DORA metrics give you powerful insights into software delivery and the right observability tools will supercharge your software delivery.

Bhargavi Gorantla

Aug. 26, 24 · Tutorial

Likes (6)

Comment

Save

10.3K Views

DORA (DevOps Research and Assessment) metrics, developed by the DORA team have become a standard for measuring the efficiency and effectiveness of DevOps implementations. As organizations start to adopt DevOps practices to accelerate software delivery, tracking performance and reliability becomes critical. DORA metrics help organizations address these critical tasks by providing a framework for understanding how well teams are delivering software and how quickly they can recover from failures.
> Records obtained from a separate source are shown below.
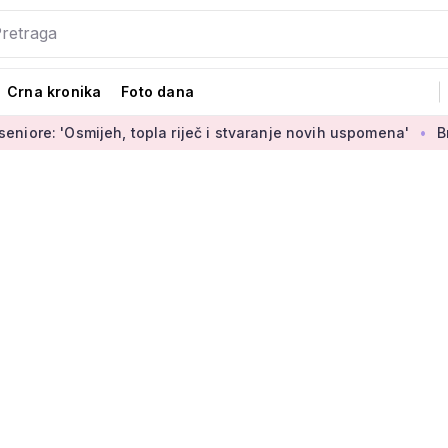
Crna kronika
Foto dana
jeh, topla riječ i stvaranje novih uspomena'
Broj rođenih ra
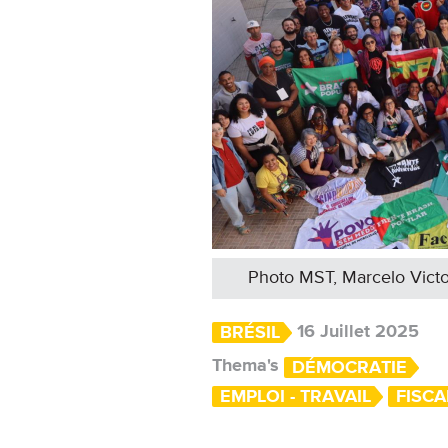
Photo MST, Marcelo Victo
16 Juillet 2025
BRÉSIL
Thema's
DÉMOCRATIE
EMPLOI - TRAVAIL
FISCA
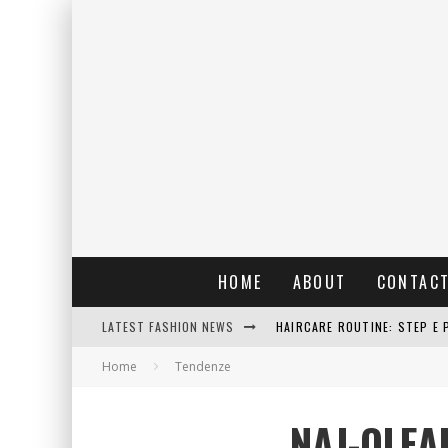
HOME
ABOUT
CONTAC
LATEST FASHION NEWS
HAIRCARE ROUTINE: STEP E 
Home
Tendenze
RAIN: IL PROFUMO DELLA PI
ERRORI COMUNI E CATTIVE A
NAJ-OLEA
DETTAGLI INTRAMONTABILI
This article will delve into DORA metrics, demonstrate how to track them using Jenkins, and explore how to use Prometheus for collecting and displaying these metrics in Observe.

What Are DORA Metrics?

DORA metrics are a set of four key performance indicators (KPIs) that help organizations evaluate their software delivery performance. These metrics are:

Deployment Frequency (DF): Measures how often code is deployed to production
Lead Time for Changes (LT): Time taken from code commit to production deployment
Change Failure Rate (CFR): The percentage of changes failed in production
Mean Time to Restore (MTTR): The average time it takes to recover from a failure in production

These metrics are valuable because they provide actionable insights into software development and deployment practices. High-performing teams tend to deploy more frequently and have shorter lead times, lower failure rates, and quicker recovery times, leading to more resilient and robust applications.

Tracking DORA Metrics in Jenkins

Jenkins is a widely used automation server to enable continuous integration and delivery (CI/CD). Below is an example of how to track DORA metrics using a Jenkins pipeline, using shell commands and scripts to log deployment frequency, calculate lead time for changes, monitor change failure rate, and determine the mean time to restore.

    Groovy
   
 

   pipeline {
    agent any

    environment {
        DEPLOY_LOG = 'deploy.log'
        FAIL_LOG = 'fail.log'
    }
  
	//Build Application
    stages {
        stage('Build') {
            steps {
                echo 'Building the application...'
                // Run required build commands
                sh 'make build'
            }
        }
      
	// Test Application
        stage('Test') {
            steps {
                echo 'Running tests...'
                // run required test commands
                sh 'make test'
            }
        }
      
	// Deploy application
        stage('Deploy') {
            steps {
                echo 'Deploying the application...'
                // run the deployment steps
                sh 'make deploy'

                // Log the deployment into log file to compute deployment frequency
                sh "echo $(date '+%F_%T') >> ${DEPLOY_LOG}"
            }
        }
    }

    post {
        always {
            script {
                // Computing deployment frequency (DF)
                def deploymentCount = sh(script: "wc -l < ${DEPLOY_LOG}", returnStdout: true).trim()
                echo "# of Deployments: ${deploymentCount}"

   
                // Writing build failures into log for computing CFR
                if (currentBuild.result == 'FAILURE') {
                    sh "echo $(date '+%F_%T') >> ${FAIL_LOG}"
                }

                // Computing Change Failure Rate (CFR)
                def failureCount = sh(script: "wc -l < ${FAIL_LOG}", returnStdout: true).trim()
                def CFR = (failureCount.toInteger() * 100) / deploymentCount.toInteger()
                echo "Change Failure Rate: ${CFR}%"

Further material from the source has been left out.